The theoretical framework for the research is the works on language iconicity (Anderson (1998), Jakobson and Waugh (1979), Malkiel (1991), Marchand (1959), Liberman (2010), Voronin (2005), Wescott (1980) etc.) and works on historical-comparative linguistics and etymology (Hock (1991), Trask (1996), Durkin (2009), Bybee (2015) etc.).
We proceed from the hypothesis (Flaksman, 2017) that every imitative word goes through four de-iconization stages (SDs) in its development. Form and meaning of imitative words resemble each other most at the moment of word’s coinage (E. moo, baa, mwah, pow, ka-boom) (SD-1). Then they undergo the process of lexicalization (E. bleat, buzz, chirk) (SD-2). Afterwards, imitative words either undergo regular sound changes (SD-3a, E. laugh /la:f/ < OE hlahhan) or considerable semantic shifts (SD-3b, English bib ‘a cloth placed under a child's chin’ from ME bibben ‘to drink’, imitative of lip sounds).

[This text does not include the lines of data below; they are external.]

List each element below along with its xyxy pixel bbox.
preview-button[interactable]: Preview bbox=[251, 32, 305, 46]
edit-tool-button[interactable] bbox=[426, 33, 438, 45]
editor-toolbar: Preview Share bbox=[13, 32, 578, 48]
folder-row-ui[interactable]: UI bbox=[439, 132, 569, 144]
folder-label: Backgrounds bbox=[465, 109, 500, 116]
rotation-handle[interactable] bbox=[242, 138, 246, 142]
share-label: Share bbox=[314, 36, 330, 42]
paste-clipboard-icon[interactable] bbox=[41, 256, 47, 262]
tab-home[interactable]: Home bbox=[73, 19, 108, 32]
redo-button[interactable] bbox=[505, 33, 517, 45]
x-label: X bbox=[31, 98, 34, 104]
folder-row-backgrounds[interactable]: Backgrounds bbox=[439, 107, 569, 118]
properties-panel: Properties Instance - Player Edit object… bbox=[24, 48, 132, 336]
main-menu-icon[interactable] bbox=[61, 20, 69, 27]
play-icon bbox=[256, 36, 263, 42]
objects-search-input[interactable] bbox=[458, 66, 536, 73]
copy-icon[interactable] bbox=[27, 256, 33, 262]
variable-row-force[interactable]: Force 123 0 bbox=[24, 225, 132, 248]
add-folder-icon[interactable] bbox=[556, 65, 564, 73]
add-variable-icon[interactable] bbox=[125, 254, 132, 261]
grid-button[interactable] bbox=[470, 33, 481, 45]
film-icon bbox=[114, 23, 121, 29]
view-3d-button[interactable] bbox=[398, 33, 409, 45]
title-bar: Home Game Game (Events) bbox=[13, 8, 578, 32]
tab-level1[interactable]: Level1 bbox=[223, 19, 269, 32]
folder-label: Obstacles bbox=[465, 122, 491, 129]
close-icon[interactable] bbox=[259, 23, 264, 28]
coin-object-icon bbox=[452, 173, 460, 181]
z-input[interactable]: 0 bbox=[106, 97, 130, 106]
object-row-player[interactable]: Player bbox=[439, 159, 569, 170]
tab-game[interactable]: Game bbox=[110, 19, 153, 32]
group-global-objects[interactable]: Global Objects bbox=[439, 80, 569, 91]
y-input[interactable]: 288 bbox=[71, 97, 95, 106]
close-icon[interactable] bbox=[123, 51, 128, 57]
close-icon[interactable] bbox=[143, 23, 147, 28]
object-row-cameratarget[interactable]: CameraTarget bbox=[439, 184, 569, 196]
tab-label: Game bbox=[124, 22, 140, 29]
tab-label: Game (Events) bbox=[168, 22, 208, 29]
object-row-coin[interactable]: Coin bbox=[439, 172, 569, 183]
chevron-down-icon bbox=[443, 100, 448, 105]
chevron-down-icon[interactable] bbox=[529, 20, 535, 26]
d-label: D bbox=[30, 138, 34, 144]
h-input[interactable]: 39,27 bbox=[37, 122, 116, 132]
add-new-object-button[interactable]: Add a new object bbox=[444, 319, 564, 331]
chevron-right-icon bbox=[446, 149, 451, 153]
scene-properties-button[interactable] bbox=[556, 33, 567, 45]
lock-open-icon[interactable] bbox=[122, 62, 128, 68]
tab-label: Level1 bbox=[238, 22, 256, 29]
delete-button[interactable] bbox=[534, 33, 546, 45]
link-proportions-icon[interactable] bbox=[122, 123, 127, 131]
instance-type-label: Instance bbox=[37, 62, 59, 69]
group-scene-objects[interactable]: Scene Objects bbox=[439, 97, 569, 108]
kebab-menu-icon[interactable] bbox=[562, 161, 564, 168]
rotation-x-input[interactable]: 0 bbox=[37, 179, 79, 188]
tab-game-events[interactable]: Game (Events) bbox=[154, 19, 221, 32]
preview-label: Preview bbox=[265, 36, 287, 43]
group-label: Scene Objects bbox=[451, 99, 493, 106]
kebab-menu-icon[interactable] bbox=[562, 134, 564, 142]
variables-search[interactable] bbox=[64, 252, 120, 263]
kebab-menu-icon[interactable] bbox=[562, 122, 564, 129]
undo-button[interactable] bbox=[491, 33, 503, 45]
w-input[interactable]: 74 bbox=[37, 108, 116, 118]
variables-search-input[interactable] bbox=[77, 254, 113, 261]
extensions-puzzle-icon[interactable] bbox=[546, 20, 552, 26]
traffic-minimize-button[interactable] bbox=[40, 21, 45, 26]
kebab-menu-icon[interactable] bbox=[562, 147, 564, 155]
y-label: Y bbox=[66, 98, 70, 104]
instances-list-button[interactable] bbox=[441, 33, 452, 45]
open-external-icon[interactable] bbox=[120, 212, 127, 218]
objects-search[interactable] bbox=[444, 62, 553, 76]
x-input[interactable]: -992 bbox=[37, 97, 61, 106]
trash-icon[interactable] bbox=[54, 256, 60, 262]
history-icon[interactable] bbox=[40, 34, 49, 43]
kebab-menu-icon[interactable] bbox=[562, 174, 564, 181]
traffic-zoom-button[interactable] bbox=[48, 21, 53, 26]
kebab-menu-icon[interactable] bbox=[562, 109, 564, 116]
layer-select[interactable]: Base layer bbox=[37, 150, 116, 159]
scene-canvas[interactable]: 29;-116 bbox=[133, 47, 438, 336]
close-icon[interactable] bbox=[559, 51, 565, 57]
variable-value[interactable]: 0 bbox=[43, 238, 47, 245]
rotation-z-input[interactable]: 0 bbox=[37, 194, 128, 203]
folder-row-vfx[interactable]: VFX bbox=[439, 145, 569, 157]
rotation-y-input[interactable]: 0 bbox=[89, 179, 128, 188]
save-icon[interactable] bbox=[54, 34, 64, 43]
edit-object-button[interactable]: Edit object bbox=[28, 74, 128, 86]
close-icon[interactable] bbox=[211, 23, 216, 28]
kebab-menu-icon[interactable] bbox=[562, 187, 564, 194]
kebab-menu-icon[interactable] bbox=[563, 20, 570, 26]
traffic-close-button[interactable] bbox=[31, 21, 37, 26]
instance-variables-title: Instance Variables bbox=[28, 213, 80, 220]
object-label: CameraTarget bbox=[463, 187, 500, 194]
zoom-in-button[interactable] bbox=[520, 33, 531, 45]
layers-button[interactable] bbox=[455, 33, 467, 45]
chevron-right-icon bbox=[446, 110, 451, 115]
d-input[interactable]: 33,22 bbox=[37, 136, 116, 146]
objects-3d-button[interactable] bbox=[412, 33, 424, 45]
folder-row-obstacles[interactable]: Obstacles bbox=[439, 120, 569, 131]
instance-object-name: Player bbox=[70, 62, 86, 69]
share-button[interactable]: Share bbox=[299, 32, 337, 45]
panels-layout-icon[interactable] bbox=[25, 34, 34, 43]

Finally, when an imitative word has undergone both form and meaning changes it reaches the SD-4 and becomes completely non-iconic (E. mot /məʊ/, ‘a witty saying’, originally from Latin muttīre ‘to murmur’).
The research results suggest that Icelandic and Russian onomatopoeic words undergo the same de-iconization stages as the English ones:
Icelandic:
SD-1 – bja [b̥ja:] ‘fie!’;
SD-2 – gagga [g̊ag̊:a] ‘to bark’;
SD-3a – ýla [i:la] ‘to howl’ (i:<y:<*u sound change);
SD-3b – kráka [khrau:kha] ‘crow’;
Russian:
SD-1 – гав-гав [gav gaf] ‘bow-wow’;
SD-2 – пищать [pʲɪˈɕːætʲ] ‘to chirp’;
SD-3b – суслик [ˈsuslʲɪk] ‘ground squirrel’ (from Old Church Slavonic сысати ‘to hiss’);
SD-4 – пижон [pʲɪˈʐon] ‘fop’ (from French pigeon from Latin pīpiāre ‘to cheep’).
During the talk the following questions will be discussed: Are there any language-specific traits of historical development of imitative words? What is the share of onomatopoeic words on each de-iconization stage in English, Icelandic, and Russian? Do de-iconization tempos differ in these languages?